Kesehatan jelas adalah bagian dari hak asasi manusia. Asumsi sebaliknya bahwa merokok adalah hak, jelas tidak tepat. Mengambil keuntungan dari sesuatu yang melanggar hak asasi manusia adalah langkah yang tidak seharusnya. Cukai dan seluruh perijinan tentang rokok –apalagi jika dimainkan untuk kepentingan yang jelas bukan untuk masyarakat- tentu saja tidak dapat dibenarkan. Hilangnya hak asasi tidak dapat di kompensasi dengan cukai dan pendapatan negara yang lain.

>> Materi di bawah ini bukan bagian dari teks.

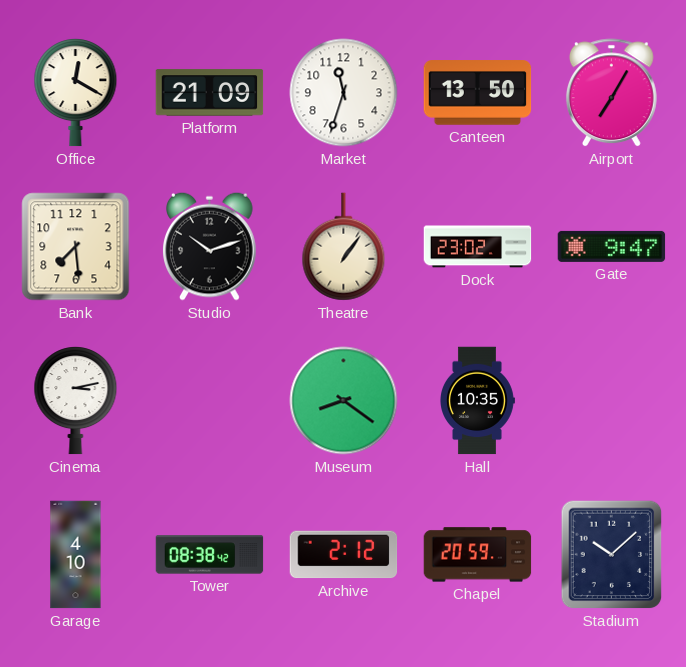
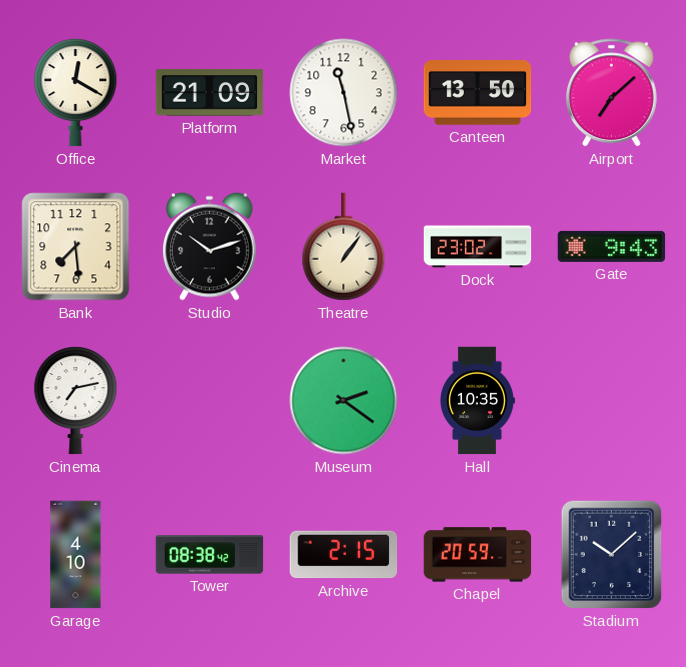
Market: 11:33 -> 11:28
Airport: 7:05 -> 7:08
Gate: 9:47 -> 9:43
Cinema: 3:13 -> 7:13
Museum: 8:21 -> 2:21
Archive: 2:12 -> 2:15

Pesan yang hendak disampaikan dalam film kampanye (awareness campaign) berjudul Pita Buta yang diproduksi oleh CeRCS ini dapat dipahami. Film ini hendak mengajak (memprovokasi) penontonnya untuk berpikir dan berperilaku berbeda dari norma kejamakan dengan hendak menghadirkan “protes” dan desakan untuk perubahan ke arah yang lebih baik. Persis seperti yang pernah ditulis oleh Hatta, Kalau kita harapkan tabib dari luar, kita akan menunggu orang yang tidak akan datang, yang sanggup mengobatinya banyak atau sedikit ialah rakyat kita sendiri. Dan pokok segala usaha ialah kemauan yang tetap. Kemauan itulah yang harus kita bangkitkan. Itulah dasar self help yang senantiasa menjadi buah bibir kita. Rakyat kita sebagian besar adalah rakyat yang kena sugesti (pukau) ketidakmampuan. Pukul dan bunuh sugesti itu dengan propaganda dan contoh”. Untuk itu, tingkat keberhasilan film ini tidak diukur dari menang di kontest film indie (kalau diikutkan), tetapi pada kemampuanya mendorong penontonya untuk berpikir secara berbeda dan melakukan sesuatu. Makaberhentilah membaca tulisan ini, simpan atau serahkan pada teman atau keluarga Anda. Segeralah keluar rumah dan mulailah lakukan sesuatu. Bagaimana?